• [TASK GOAL]: What is needed is an exact repeat of the entries, with no pictures in it.

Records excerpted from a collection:
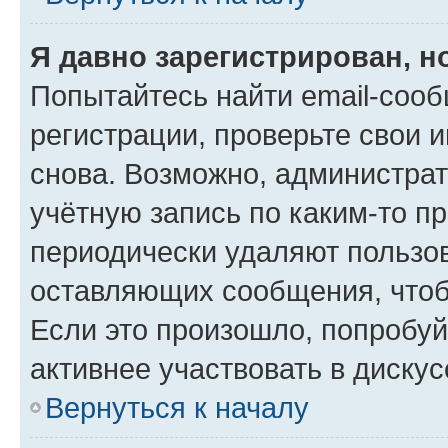
Я давно зарегистрирован, н
Попытайтесь найти email-соо
регистрации, проверьте свои и
снова. Возможно, администра
учётную запись по каким-то п
периодически удаляют пользов
оставляющих сообщения, чтоб
Если это произошло, попробуй
активнее участвовать в дискус
Вернуться к началу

• [RESPONSE AREA]:
Я давно зарегистрирован, н
Попытайтесь найти email-соо
регистрации, проверьте свои и
снова. Возможно, администра
учётную запись по каким-то п
периодически удаляют пользов
оставляющих сообщения, чтоб
Если это произошло, попробуй
активнее участвовать в дискус
Вернуться к началу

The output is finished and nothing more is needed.